# The Reluctant Interpreter!



## XTreme (May 17, 2008)

People wonder why I'm so negative about Brits over here.....well they need to walk a mile in my shoes!

I've been here since Nov 2005, and besides the first four months where we were looking for somewhere to live....I've been working. Every day.....usually all day.

I haven't had the time to have any formal instruction in Spanish.....because I spend all my time earning a living. But I have to speak Spanish every day just to be able to survive.....so a little bit of research along with continual speaking and listening....and I get by. 
If people ask me do I speak Spanish....I just say a _little_. And I leave it that.
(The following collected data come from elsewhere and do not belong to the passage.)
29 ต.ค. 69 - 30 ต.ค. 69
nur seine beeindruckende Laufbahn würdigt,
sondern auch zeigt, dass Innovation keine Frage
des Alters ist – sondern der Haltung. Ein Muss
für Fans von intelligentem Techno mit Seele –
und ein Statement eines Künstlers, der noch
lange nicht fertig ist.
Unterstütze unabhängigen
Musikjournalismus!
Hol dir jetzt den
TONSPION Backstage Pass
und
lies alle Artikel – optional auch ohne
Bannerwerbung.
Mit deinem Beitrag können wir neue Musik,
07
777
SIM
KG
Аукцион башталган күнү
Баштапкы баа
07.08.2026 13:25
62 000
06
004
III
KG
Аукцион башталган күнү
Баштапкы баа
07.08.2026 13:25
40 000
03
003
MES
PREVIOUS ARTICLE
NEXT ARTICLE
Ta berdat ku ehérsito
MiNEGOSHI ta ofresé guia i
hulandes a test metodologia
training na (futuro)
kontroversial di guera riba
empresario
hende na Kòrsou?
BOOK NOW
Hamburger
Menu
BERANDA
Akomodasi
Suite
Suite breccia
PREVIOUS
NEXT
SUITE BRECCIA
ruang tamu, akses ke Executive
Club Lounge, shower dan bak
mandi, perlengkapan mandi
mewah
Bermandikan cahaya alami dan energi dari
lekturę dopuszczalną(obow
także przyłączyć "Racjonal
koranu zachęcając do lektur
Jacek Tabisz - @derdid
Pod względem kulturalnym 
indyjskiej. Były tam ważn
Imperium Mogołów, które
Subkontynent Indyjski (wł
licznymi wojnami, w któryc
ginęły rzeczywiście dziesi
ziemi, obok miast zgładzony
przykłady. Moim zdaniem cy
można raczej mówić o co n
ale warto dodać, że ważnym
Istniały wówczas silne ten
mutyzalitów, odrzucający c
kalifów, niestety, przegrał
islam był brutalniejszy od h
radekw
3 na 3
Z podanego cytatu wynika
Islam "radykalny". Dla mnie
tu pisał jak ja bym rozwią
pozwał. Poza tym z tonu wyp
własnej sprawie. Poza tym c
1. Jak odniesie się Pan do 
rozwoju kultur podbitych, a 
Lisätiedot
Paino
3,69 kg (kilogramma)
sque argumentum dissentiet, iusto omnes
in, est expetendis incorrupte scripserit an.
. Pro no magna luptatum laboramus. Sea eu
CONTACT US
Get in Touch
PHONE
On accasions I've helped one or two good friends out with personal business....but that's it. However, over the past few months I've had more and more calls from shops that I go to.....where I know the owners.
And on every occasion it's because some monosyllabic, ****** Brit is kicking off in their shop. Having a tantrum because they can't get what they want.....when they want....and the shopkeepers don't know WTF is going on. So I either have to go to the shop and help out the Spaniards or placate the Brit ****** on the phone.

This week I had two calls from two different shops on the same morning about the same Brit humanoid. Went to two shops and kicked off in both.

These people make me sick.....they come to rural inland Spain and think they're going to get the same level of choice as they would in Milton Keynes shopping mall.

I'm trying to make a living here and I keep getting caught up in the messes that these losers create. I do it, not to help them, but to help the local Spanish.....and hopefully try to repair the damage that they do to all our reputations in the community.

Moral of the story? Do not go to a rural part of Spain unless you are able to speak a reasonable degree of Spanish already, and do not go to rural areas if you're used to living in big cities.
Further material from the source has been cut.